* _To do_: With the pictures left out, every record must be reproduced exactly.

(Saved data entries)

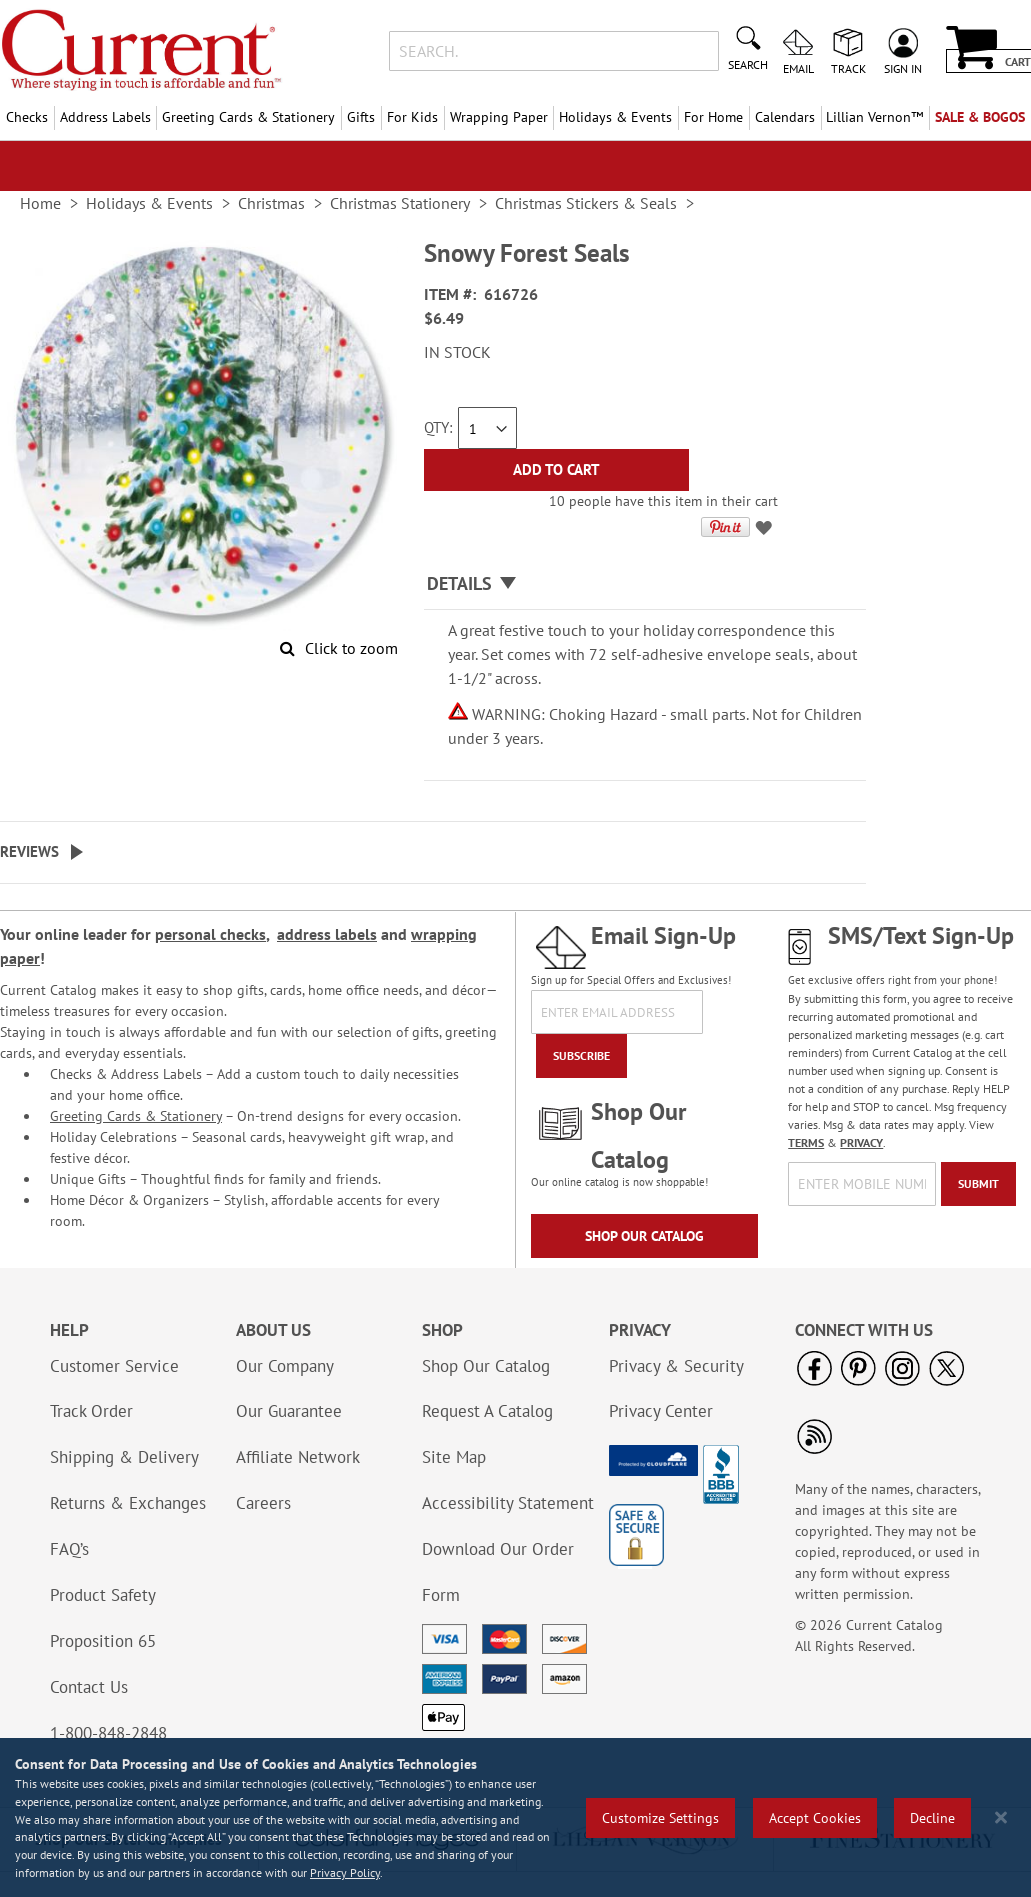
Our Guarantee (289, 1411)
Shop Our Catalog (644, 1236)
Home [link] (40, 203)
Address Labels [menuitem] (105, 117)
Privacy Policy (345, 1872)
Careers (263, 1503)
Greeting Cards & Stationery (136, 1116)
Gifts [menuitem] (361, 117)
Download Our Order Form (498, 1572)
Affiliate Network (298, 1457)
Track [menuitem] (848, 68)
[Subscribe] (581, 1056)
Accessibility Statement (508, 1503)
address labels (327, 934)
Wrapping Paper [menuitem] (499, 117)
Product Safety (103, 1595)
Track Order (91, 1411)
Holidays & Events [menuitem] (615, 117)
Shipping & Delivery (124, 1457)
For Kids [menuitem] (412, 117)
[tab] (645, 584)
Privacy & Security (676, 1366)
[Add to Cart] (556, 470)
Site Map (454, 1457)
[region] (515, 1817)
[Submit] (978, 1184)
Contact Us (89, 1687)
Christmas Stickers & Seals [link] (586, 203)
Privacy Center (661, 1411)
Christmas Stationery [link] (400, 203)
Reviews (29, 851)
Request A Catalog (487, 1411)
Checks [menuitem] (27, 117)
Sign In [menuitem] (903, 68)
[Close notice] (1001, 1817)
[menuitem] (875, 117)
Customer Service (114, 1366)
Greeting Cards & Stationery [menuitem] (248, 117)
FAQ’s (69, 1549)
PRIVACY (861, 1142)
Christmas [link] (271, 203)
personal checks (210, 934)
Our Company (285, 1366)
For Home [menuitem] (713, 117)
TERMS (806, 1142)
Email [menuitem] (798, 68)
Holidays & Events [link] (149, 203)
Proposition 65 (103, 1641)
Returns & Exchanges (128, 1503)
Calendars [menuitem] (785, 117)
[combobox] (554, 51)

* _Answer_:
Our Guarantee (289, 1411)
Shop Our Catalog (644, 1236)
Home [link] (40, 203)
Address Labels [menuitem] (105, 117)
Privacy Policy (345, 1872)
Careers (263, 1503)
Greeting Cards & Stationery (136, 1116)
Gifts [menuitem] (361, 117)
Download Our Order Form (498, 1572)
Affiliate Network (298, 1457)
Track [menuitem] (848, 68)
[Subscribe] (581, 1056)
Accessibility Statement (508, 1503)
address labels (327, 934)
Wrapping Paper [menuitem] (499, 117)
Product Safety (103, 1595)
Track Order (91, 1411)
Holidays & Events [menuitem] (615, 117)
Shipping & Delivery (124, 1457)
For Kids [menuitem] (412, 117)
[tab] (645, 584)
Privacy & Security (676, 1366)
[Add to Cart] (556, 470)
Site Map (454, 1457)
[region] (515, 1817)
[Submit] (978, 1184)
Contact Us (89, 1687)
Christmas Stickers & Seals [link] (586, 203)
Privacy Center (661, 1411)
Christmas Stationery [link] (400, 203)
Reviews (29, 851)
Request A Catalog (487, 1411)
Checks [menuitem] (27, 117)
Sign In [menuitem] (903, 68)
[Close notice] (1001, 1817)
[menuitem] (875, 117)
Customer Service (114, 1366)
Greeting Cards & Stationery [menuitem] (248, 117)
FAQ’s (69, 1549)
PRIVACY (861, 1142)
Christmas [link] (271, 203)
personal checks (210, 934)
Our Company (285, 1366)
For Home [menuitem] (713, 117)
TERMS (806, 1142)
Email [menuitem] (798, 68)
Holidays & Events [link] (149, 203)
Proposition 65 (103, 1641)
Returns & Exchanges (128, 1503)
Calendars [menuitem] (785, 117)
[combobox] (554, 51)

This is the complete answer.